We've built our own rolling deploy stack on EC2/CodeDeploy, and it's showing weaknesses in AWS.
uberjars are nice for getting all your dependencies in one file and having a SHA256 hash of it for tracking what's running.
I’m interested in understanding what benefits AOT can provide though. like I get the startup time (which is non-negligible IMO) but wondering if there’s any other performance benefits
If you AOT && do direct linking, which isn't enabled by default, you'll get peak performance improvements.
yeah, I guess one downside to deploying just a docker image is that your container needs to download all dependencies before startup
@lilactown you could make a Docker image with all of your dependencies baked into it that your builds make their images from
that way you just need to rebuild the base image whenever your dependencies change instead of every time someone commits something 😛
boy, I did not understand the terms going into this conversation! :rolling_on_the_floor_laughing:
FROM openjdk:10 as jdk
RUN jlink \
--strip-debug \
--compress=1 \
--vm=server \
--output /tmp/linkedjdk \
--add-modules
# multistage docker build
FROM debian:stretch-slim
COPY --from=jdk /tmp/linkedjdk /jdk/
COPY app.jar /app/
ENTRYPOINT ["/jdk/bin/java"]
nice!

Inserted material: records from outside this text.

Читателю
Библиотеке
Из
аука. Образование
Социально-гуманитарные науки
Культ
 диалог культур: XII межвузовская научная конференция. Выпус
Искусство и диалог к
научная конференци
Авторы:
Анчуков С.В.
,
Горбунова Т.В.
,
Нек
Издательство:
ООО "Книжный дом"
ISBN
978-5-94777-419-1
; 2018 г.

I’ve been using the clojure:alpine images and have gotten about the same size
true. I haven’t had any need to update yet; I’ll might have to do that soon though, so then I’ll probably copy what you’re doing 😄
Graal native-image is cool, but it imposes severe limitations that the community rarely mentions
yeah it's not for everything, but right now i'm messing with serverless stuff and it's great for that.

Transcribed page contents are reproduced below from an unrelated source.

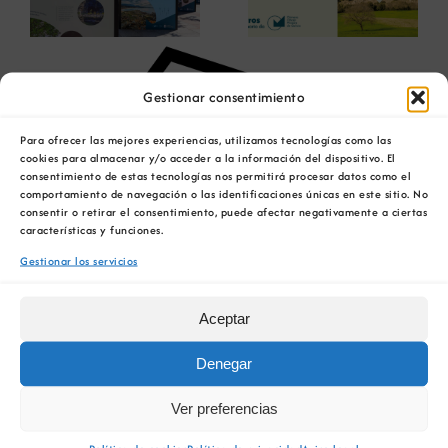
Centenario para
innovaciones en
debatir sobre el
restauración
futuro del rural
ambiental para la
Ver
gallego
minería gallega
imagen
Gestionar consentimiento
más
grande
Para ofrecer las mejores experiencias, utilizamos tecnologías como las
cookies para almacenar y/o acceder a la información del dispositivo. El
consentimiento de estas tecnologías nos permitirá procesar datos como el
comportamiento de navegación o las identificaciones únicas en este sitio. No
consentir o retirar el consentimiento, puede afectar negativamente a ciertas
características y funciones.
Gestionar los servicios
Aceptar
Denegar
Ver preferencias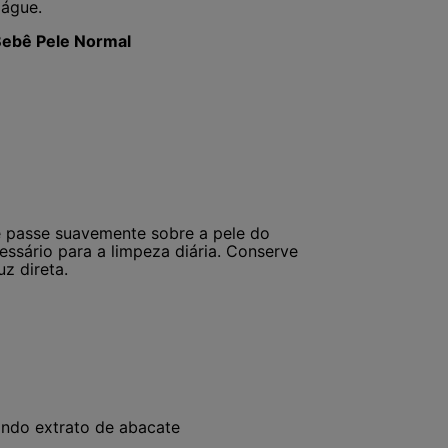
xágue.
Bebê Pele Normal
 passe suavemente sobre a pele do
essário para a limpeza diária. Conserve
z direta.
indo extrato de abacate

yeah I went down the GraalVM rabbit hole a month or two ago. it’s fun but unwieldly
This interesting, it seems like jaotc
would make for a pretty good speedup in initialization, while also allowing dynamism?

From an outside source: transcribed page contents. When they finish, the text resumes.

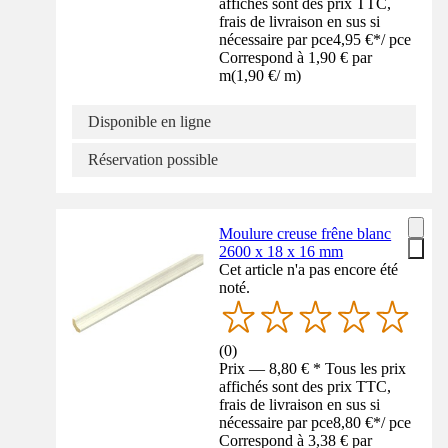
affichés sont des prix TTC,
frais de livraison en sus si
nécessaire par pce
4,95 €
*
/
pce
Correspond à 1,90 € par
m
(
1,90 €
/
m
)
Disponible en ligne
Réservation possible
Moulure creuse frêne blanc
2600 x 18 x 16 mm
Cet article n'a pas encore été
noté.
(
0
)
Prix — 8,80 € * Tous les prix
affichés sont des prix TTC,
frais de livraison en sus si
nécessaire par pce
8,80 €
*
/
pce
Correspond à 3,38 € par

An alternative idea for native-image
would be to make a subset of the clojure language runtime which doesn't make use of java's dynamic invokation
Yeah, I knew that dynamic invokation didn't work in graal-vm's native-image. It's a bummer to learn that it doesn't work in in jaotc as well 😞
In your experience, does it seem like jaotc has better support in a windows environment?
Could I compile my application with java.base to significantly improve runtime initialization?